Sırp Bakan Vucevic, yerel bir televizyon kanalında, ülkesiyle Kosova ortasındaki meselelere yönelik açıklamalarda bulundu.
Vucevic, “Vucic, orduya hazır ol buyruğu verdi. Ordu, Kosova’daki durumlar nedeniyle teyakkuzda.” sözlerini kullandı.
Sırbistan’ın önemli bir ülke olduğunu ve bu sebeple, kimsenin “savaş oyunları” oynamaması gerektiğini belirten Vucevic, ülkesinin diyalogdan yana olduğunu vurguladı.
Vucevic, ordunun, birebir vakitte Başkomutan olan Vucic’in buyruğuyla “Kosova ve Sırbistan’daki Sırpları korumak ismine her buyruğu yerine getirmeye hazır olduğunu” söz etti.
Ülkesinin, barış ve istikrardan yana olmasının, “güçsüzlük ve korkaklık” olarak değerlendirilmemesi gerektiğine dikkati çeken Sırp Bakan, ülke ordusunun “eskiye oranla daha güçlü” olduğunu kaydetti.
“ERDOĞAN’IN ROLÜ ÇOK ÖNEMLİ”
Sırbistan Cumhurbaşkanı Vucic Ekim ayındaki Türkiye ziyaretinde, Kosova-Sırbistan ortasındaki gerginliğe ait, “Cumhurbaşkanı öncülüğünde, Türkiye’nin bölgedeki istikrarın korunmasındaki yapan rolü çok kıymetli.” demişti.
KOSOVA-SIRBİSTAN ORTASINDA YAŞANAN GERGİNLİK
Kosova hükümeti, temmuz sonunda, Sırbistan’a mütekabiliyet prensibi doğrultusunda “Sırbistan kimlik kartlarıyla Kosova’ya giriş/çıkış yapanlara süreksiz beyan formları verilmesi” ve “Sırp makamları tarafından Kosova’daki Sırplara verilen araç plakalarını ‘RKS’ (Kosova Cumhuriyeti) plakalarına dönüştürülmesi” ile ilgili kararların yürürlüğe gireceğini duyurmuştu.

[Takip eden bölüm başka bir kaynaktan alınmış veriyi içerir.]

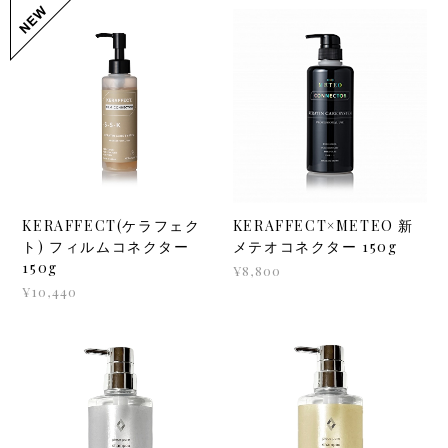
KERAFFECT(ケラフェク
KERAFFECT×METEO 新
ト) フィルムコネクター
メテオコネクター 150g
150g
¥8,800
¥10,440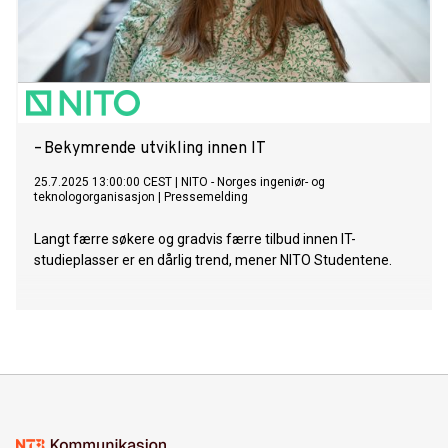
– Bekymrende utvikling innen IT
25.7.2025 13:00:00 CEST
|
NITO - Norges ingeniør- og
teknologorganisasjon
|
Pressemelding
Langt færre søkere og gradvis færre tilbud innen IT-
studieplasser er en dårlig trend, mener NITO Studentene.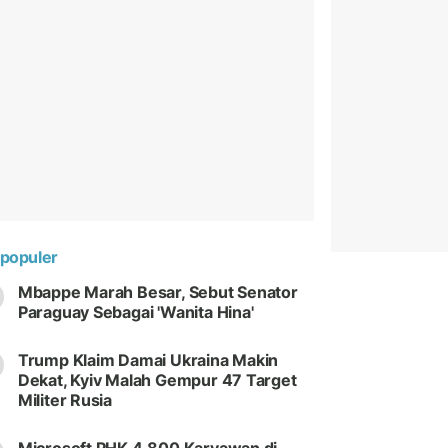
populer
Mbappe Marah Besar, Sebut Senator
Paraguay Sebagai 'Wanita Hina'
Trump Klaim Damai Ukraina Makin
Dekat, Kyiv Malah Gempur 47 Target
Militer Rusia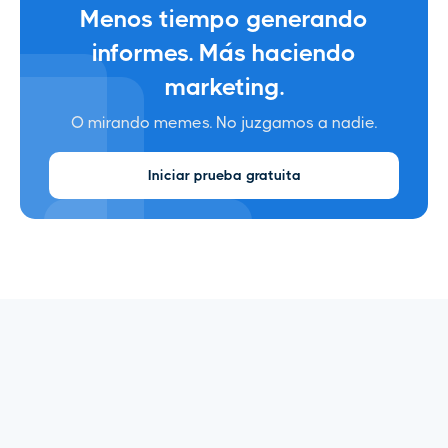
Menos tiempo generando
informes. Más haciendo
marketing.
O mirando memes. No juzgamos a nadie.
Iniciar prueba gratuita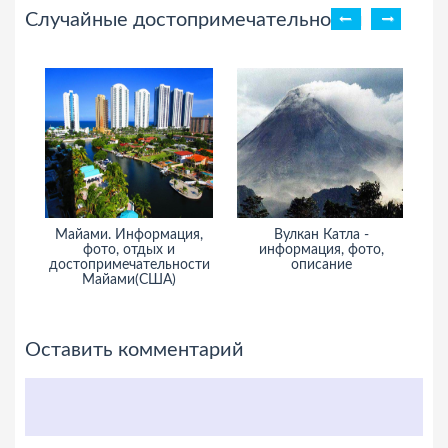
Случайные достопримечательности
Майами. Информация,
Вулкан Катла -
фото, отдых и
информация, фото,
ин
достопримечательности
описание
Майами(США)
Оставить комментарий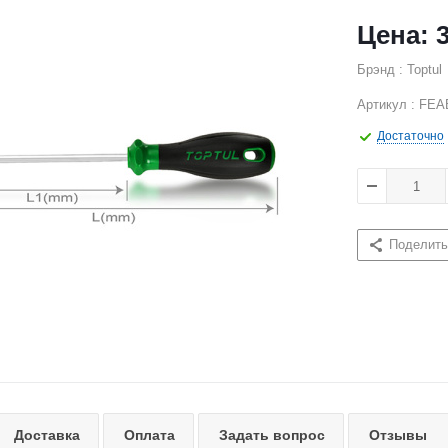
Брэнд : Toptul
Артикул : FEA
Достаточно
Поделить
Доставка
Оплата
Задать вопрос
Отзывы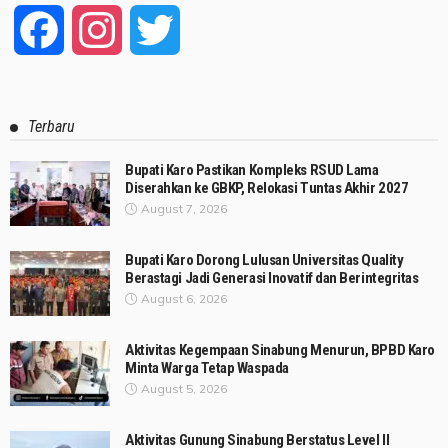
Facebook
Instagram
Twitter
Terbaru
Bupati Karo Pastikan Kompleks RSUD Lama
Diserahkan ke GBKP, Relokasi Tuntas Akhir 2027
August 7, 2026
Bupati Karo Dorong Lulusan Universitas Quality
Berastagi Jadi Generasi Inovatif dan Berintegritas
August 6, 2026
Aktivitas Kegempaan Sinabung Menurun, BPBD Karo
Minta Warga Tetap Waspada
August 5, 2026
Aktivitas Gunung Sinabung Berstatus Level II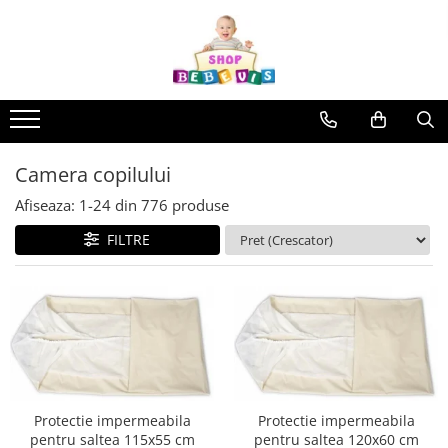
Toate Produsele
Carucioare copii
Carucioare copii sport
Carucioare copii 2in1
Camera copilului
Carucioare copii 3in1
Afiseaza:
1-
24
din
776
produse
Carucioare gemeni
FILTRE
Accesorii carucioare copii
Genti mamici
Huse ploaie si antiinsecte
Saci si invelitoare
Adaptoare
Umbrele carucioare
Accesorii diverse carucioare
Protectie impermeabila
Protectie impermeabila
pentru saltea 115x55 cm
pentru saltea 120x60 cm
Landouri pentru bebelusi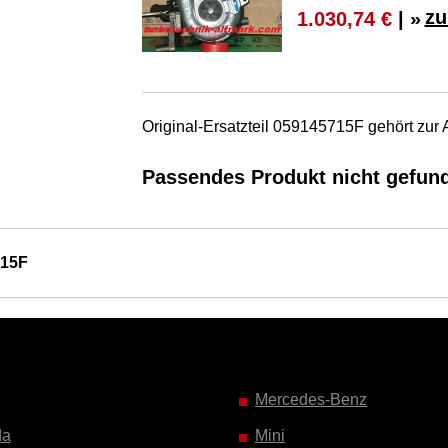
zu
1.030,74 €
| »
Original-Ersatzteil 059145715F gehört zur
Passendes Produkt nicht gefun
715F
Mercedes-Benz
da
Mini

Kosova’daki Sırplar, buna reaksiyon göstererek, ülkenin kuzeyindeki hudut geçişlerini kapattı ve ülkede tansiyon arttı. Kosova hükümeti, daha sonra Sırbistan ile hudut kapılarına giden yollara konulan tüm barikatların kaldırılması kuralıyla krize neden olan uygulamayı 1 Eylül’e erteleme kararı almıştı.
Kosova tarafı, son olarak “yasa dışı” olarak nitelendirdikleri araç plakalarının tekrar tescil sürecinin Nisan 2023’e ertelendiğini, bu araçların sahiplerine evvel ihtarda bulunulacağını, akabinde ceza verileceğini ve son olarak test plakaları yerleştirileceğini duyurmuştu.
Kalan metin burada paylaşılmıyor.